AI and ML technologies in recruitment
There are several AI/ML-based recruitment applications available in the market today that offer a range of features to automate and streamline the recruitment process. Here are some examples:
- HireVue: This platform uses AI-powered video interviews to assess candidates’ skills and personality traits. It analysis facial expressions, tone of voice, and word choice to provide insights into the candidate’s suitability for the role.
- Mya: This conversational AI chatbot engages with candidates to answer their queries, schedule interviews, and provide feedback. It also screens CVs and job applications using ML algorithms to identify the best candidates.
- Textio: This platform uses natural language processing (NLP) and ML to analyse job descriptions and provide suggestions for language that will attract a diverse pool of candidates. It can also analyse candidate communications to identify potential biases.
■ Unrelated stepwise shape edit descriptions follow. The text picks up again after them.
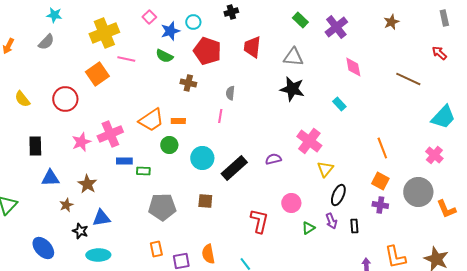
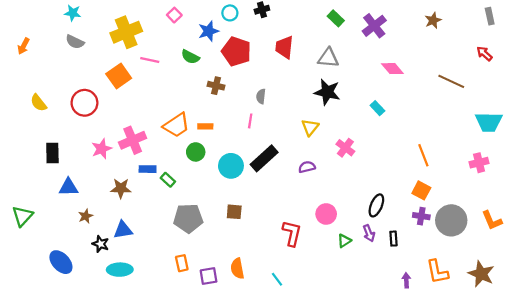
cyan circle: (193, 22) -> (230, 13), moved
blue star: (170, 31) -> (209, 31), moved
gray semicircle: (46, 42) -> (75, 42), moved, turned 72
pink diamond: (353, 67) -> (392, 69), turned -30
cyan trapezoid: (443, 117) -> (489, 122), turned 48
pink cross: (309, 141) -> (345, 148), size x0.7
pink cross: (434, 155) -> (479, 163), turned 36
black rectangle: (234, 168) -> (264, 158), moved
yellow triangle: (325, 169) -> (310, 127), moved
green rectangle: (143, 171) -> (168, 180), turned 40
brown star: (87, 184) -> (121, 188), moved, turned -30
gray circle: (418, 192) -> (451, 220), moved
- Eightfold: This platform uses ML to match candidates to job opportunities based on their skills, experience, and interests. It also offers personalised career development recommendations and training resources.
- Entelo: This platform uses ML algorithms to analyse candidate data from multiple sources, such as social media, job boards, and employee referrals. It provides insights into the candidate’s experience, skills, and suitability for the role.
Conclusion
Overall, AI and ML technologies have revolutionised the way recruiters approach their work by providing them with powerful tools they can use to streamline their hiring processes and find ideal candidates more quickly than ever before. In conclusion, AI and ML-based recruitment processes can be effective tools for streamlining the hiring process and providing insights into job applicants that may not be available through other means.
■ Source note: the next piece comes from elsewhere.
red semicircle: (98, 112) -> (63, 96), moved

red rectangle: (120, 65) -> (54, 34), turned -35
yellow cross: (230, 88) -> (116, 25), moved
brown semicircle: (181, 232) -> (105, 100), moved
However, organisations should consider potential risks associated with using automated systems and should develop strategies for mitigating those risks while still taking advantage of the capabilities offered by these technologies. Additionally, implementing feedback loops to continuously improve system performance is essential in achieving long-term success when using AI/ML-based recruitment processes.
Key Takeaways
- Establish a clear set of objectives before implementing AI/ML-based recruitment processes.
- Incorporate human evaluation into decision-making.
- Assess potential risks associated with using automated systems.
- Focus on user privacy when collecting personal data.
- Utilise feedback loops to adjust parameters and improve performance over time.